4.2 Formalization of Ingredients
In this section the entities, attributes and relations of the considerations above are formalized and quantified using the well-established approach of Bayesian statistical decision theory (Berger 1993).
4.2.1 Degree of Belief Interpretation of Probabilities
Following the compellent argumentation of (Lindley 1982) all uncertainties are modelled based on the probability calculus.
In this paper, probability is used in the broader sense as a degree of belief (DoB). This interpretation is a generalization of the classical frequentistic meaning of probability which, however, is still compliant with the axioms of Kolmogorov (Bernardo and Smith 1994; Beyerer 1999).
Figure 6 illustrates this concept. The famous axioms of Kolmogorov formally define the syntax of probability as a measure theoretic concept. But they only determine how to calculate with probabilities in a sound manner, i.e. they only determine the syntax of probabilistic calculations. They do not explain the meaning of probability. Indeed, to a formal system like Kolmogorov’s axioms multiple interpretations (i.e. multiple semantics) can coexist as long as they are consistent with the axioms (Hofstadter 1979).
One the one hand, there is the frequentistic interpretation of probability. Probability here is treated like a physical quantity that can be measured by performing experiments; at least thought experiments should be conceivable for this endeavor. For example, if a die is given and the probabilities for its six numbers should be determined, the die can be thrown N times and the relative frequencies of the numbers can be used as estimates for the pertaining probabilities. If N goes to infinity, the law of big numbers guaranties that the relative frequencies converge to the probabilities.
On the other hand, if someone is asked about the probability of life on Mars, after some intensive considerations his answer could be: 0.0001 or maybe 0.5 for example. Obviously, these answers have no frequentistic meaning (Lehner et al. 1996). Either there is life on Mars or not. The point is, it is unknown. No repeated experiment, even no reasonable thought experiment, is conceivable in which trails can be performed in order the count the cases in which there was life on Mars or not.
The first answer 0.0001 could be the result of some thorough considerations about the physical conditions on Mars and their consequences for the existence of biological life. It quantifies an individual belief. The second answer 0.5 could express that there is no idea about the possibility of life on Mars at all and therefore expresses complete ignorance (Lehner et al. 1996). Again, it quantifies a belief, or to be more specific, a degree of belief (DoB). DoBs are consistent with the axioms of Kolmogorov and furthermore generalize the frequentistic interpretation. If a frequentistic experiment can be performed and relative frequencies are calculated, of course this result can be adopted as DoB, which in this special case is determined empirically.

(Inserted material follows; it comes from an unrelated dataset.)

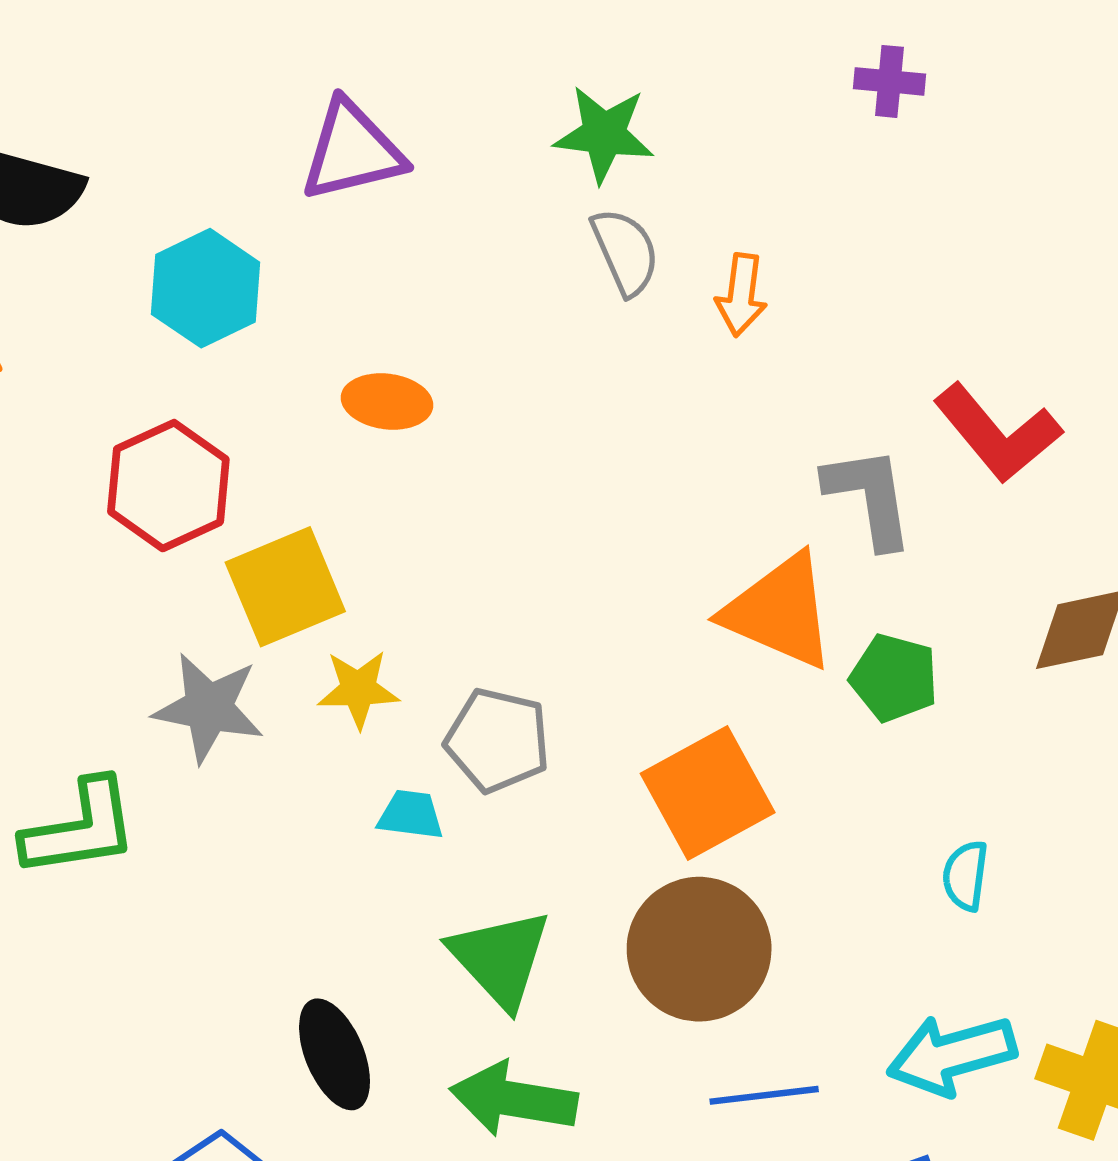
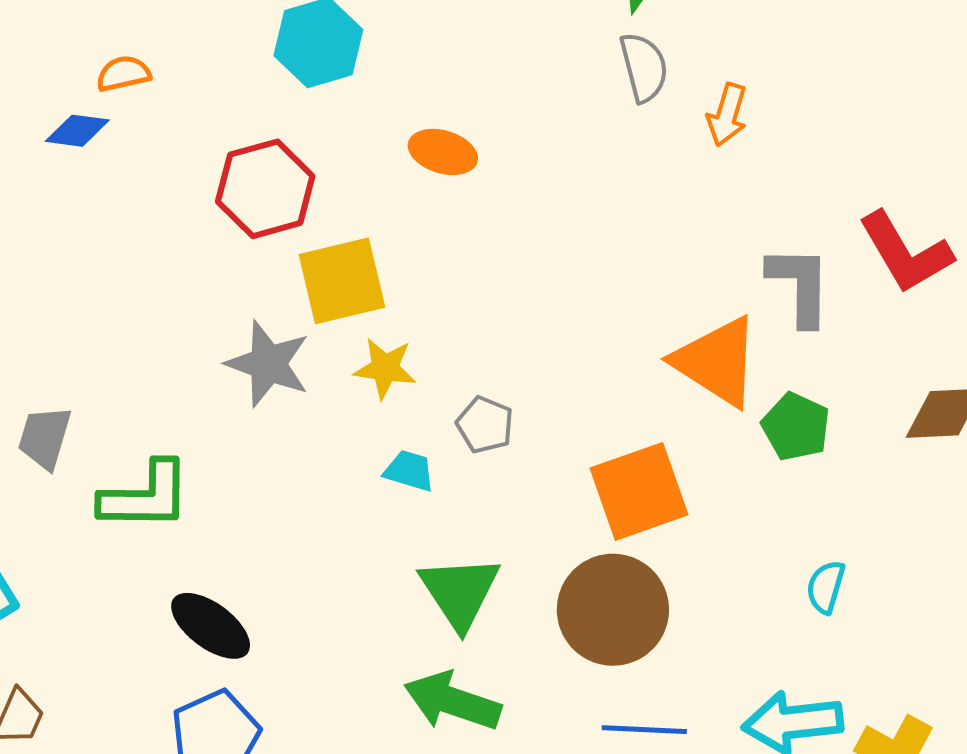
gray pentagon: (498, 740) -> (485, 425), size x0.7
green L-shape: (80, 828) -> (145, 496), moved
black ellipse: (335, 1054) -> (211, 626), moved, turned -40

DoBs can be subdivided into objective and subjective DoBs. In the first case, given evidence is transformed into DoBs in an objective way so that two individuals faced with the same facts and having the same knowledge would derive the same DoB. In the latter case, each individual can derive its own subjective DoBs about all relevant factors.
Objective DoBs are of special interest, because there are well understood approaches to establish DoBs individually in an impartial way such as, e.g. the Maximum Entropy Principle (MEP) (Jaynes 1968); see also Sect. 4.4 for more details. It takes all given facts and knowledge as constraints and calculates that DoB which has the maximum entropy by simultaneously fulfilling all constraints. MEP–DoBs therefore are minimum prejudiced and do not implicitly introduce any additional assumptions i.e. no additional bias. If risk is to be quantified from an objective point of view, the MEP is a suitable approach for importing given facts and knowledge formally into DoBs and thus into the probability calculus.

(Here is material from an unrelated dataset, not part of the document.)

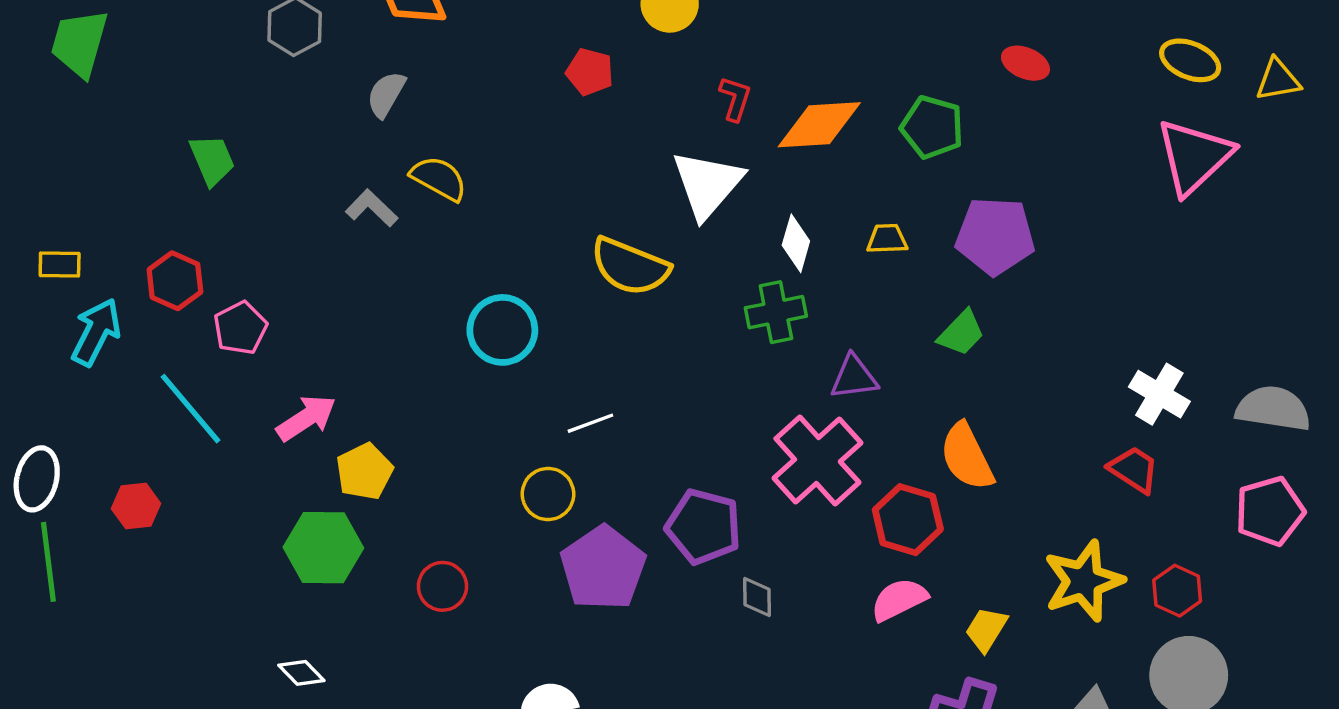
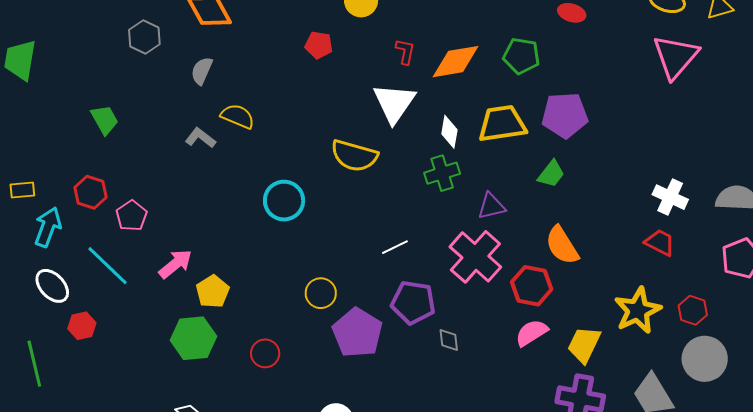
yellow trapezoid: (887, 239) -> (502, 124), size x2.0
white line: (590, 423) -> (395, 247), moved
white ellipse: (37, 479) -> (52, 286), moved, turned -51
yellow trapezoid: (986, 629) -> (584, 345), size x1.4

On the other hand, subjective DoBs allow that each agent within a scenario has his own point of view and his own belief about the probabilities of events and realizations of variables. Individual beliefs may differ very much from one individual to other individuals and also may strongly deviate from objective DoBs. But the decisions of each agent clearly depends on that the agent’s beliefs. For example, if an agent intends to commit a burglary in a house, he evaluates his personal risk based on his subjective DoBs about vulnerability and the probabilities of being successful and being caught and punished, instead of considering the objective, to him usually unknown values of those quantities.
4.2.2 Subjects of Protection, Sources of Danger and Protectors
All quantities relate to a particular time interval of length T, within which they are assumed to remain constant.

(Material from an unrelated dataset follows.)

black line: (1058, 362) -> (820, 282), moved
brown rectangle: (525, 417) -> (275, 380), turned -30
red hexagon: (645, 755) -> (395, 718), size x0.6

denotes the set of subjects of protection.
These subjects \(s \in \text{S}\) have budgets \(b(s)\) for safety and security measures and flanks of vulnerability \(f \in \text{F}_{s}\).
Dangers (attackers, causers) d are elements of the set of sources of danger
where the indices have the following meaning: WP is the willful danger as a purpose (vandalism, amok, ), WM is the willful danger as a means (burglary, robbery, …), UC is the unintended danger due to carelessness or negligence (inattention, breach of duty), UR is the unintended danger with random characteristic (technical failures, natural disasters).
We define two further subsets \(\text{D}_{\text{U}} : = \text{D}_{\text{UC}} \cup \text{D}_{\text{UR}}\) and \(\text{D}_{\text{W}} : = \text{D}_{\text{WP}} \cup \text{D}_{\text{WM}}\) that structure the dangers \(\text{D} = \text{D}_{\text{W}} \cup \text{D}_{\text{U}}\) into a willful and an unintended subcategory.
In the following \(d \in \text{D}_{\text{W}}\) are called »attackers«. Attackers perpetrate attacks a which are pooled in the set of attacks A, \(a \in \text{A}\). An attacker has a budget \(b(d)\) with which he finances the effort of an attack. The attacks a an attacker d is able to perform are summarized in the subset \(\text{A}_{d} \subseteq \text{A}\).
Sources of danger \(d \in \text{D}_{\text{U}}\) due to carelessness generate incidents i, which are pooled in set of incidents \(\text{I}\), \(i \in \text{I}\). In the following \(d \in \text{D}_{\text{U}}\) are called »causers«, because they cause incidents. The set of incidents referred to a causer \(d \in \text{D}_{\text{U}}\) are summarized in the subset \(\text{I}_{d} \subseteq \text{I}\).
If an attack or incident happens, the success (harm) of such an event is quantified by the degree of success \(\beta \in [0,1]\). β = 1 denotes total success and β = 0 stand for no success at all.
An attack or an incident on s via flank f with success β costs s: \(c(s,f,\beta ) \in \left[ {0,\infty } \right)\). Vulnerability with respect to attacks or incidents is modelled as a DoB-density. \(p_{\text{V} } \left( {\beta \left| {i,s,f} \right.} \right)\) and \(p_{\text{V} } \left( {\beta \left| {a,s,f} \right.} \right)\) describe the DoB-densities for the degree of success β, if a respectively i hits s via f (see Fig. 7).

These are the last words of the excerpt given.